Ce que l’on sait sur ce qui se passe dans le pays, c’est qu’on ne sait pas qui le fait. Qui lutte contre la corruption ? Qui en a les moyens ? On ne sait pas ensuite si c’est une entreprise d’assainissement ou une démonstration de force. Qui veut démontrer et à qui ? Qui utilise tout un pays comme des syllabes gigantesques ? Tout ça bien sûr a été dit et redit. Tous nés dans un pays doublé par lui-même, personne n’arrive à croire que ce qui se passe est un redressement sain : un Algérien adhère mieux à la thèse des extraterrestres qu’au spectacle d’un homme qui se lave les mains pour manger. C’est l’absence du fondement moral de l’Etat qui fait qu’on n’arrive pas à croire au phantasme humain du Zorro national. Ceci étant dit, il faut peut-être une autre révolution et une autre indépendance pour que ce peuple puisse croire à la bonté et au sens du devoir de l’Etat. Le Pouvoir étant un volant flou, muni de dents et capable de conduire avec les pieds ou avec les yeux, toute l’opération « mains blanches» et d’assainissement est frappée d’une suspicion de base. C’est le péché originel du sens du bien en Algérie.

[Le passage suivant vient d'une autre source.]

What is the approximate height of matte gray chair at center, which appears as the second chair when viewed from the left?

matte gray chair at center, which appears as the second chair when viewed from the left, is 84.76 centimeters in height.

Pour le reste, la facture est lourde : un immobilisme total du haut encadrement administratif et surtout, une peur bleue chez les chefs d’entreprises algériennes et les patrons privés. Il y a dans l’air, un air de transition et une volonté de démonstration de force qui font paniquer les élites. Quelqu’un est en train de dire «c’est moi qui commande !». Ce n’est peut-être pas vrai mais, dans la culture algérienne, le maquis est une voix off qui peut donner la vie ou ravir, un «haut» peuplé d’anonymes souverains. Le pays est dans la phase de gel et de rééducation politique, des mises sous mandat de dépôt, des retraits de passeports, des enquêtes de CTRI, des suspensions provisoires et un doigt accusateur qui poursuit la lecture d’une liste fantastique.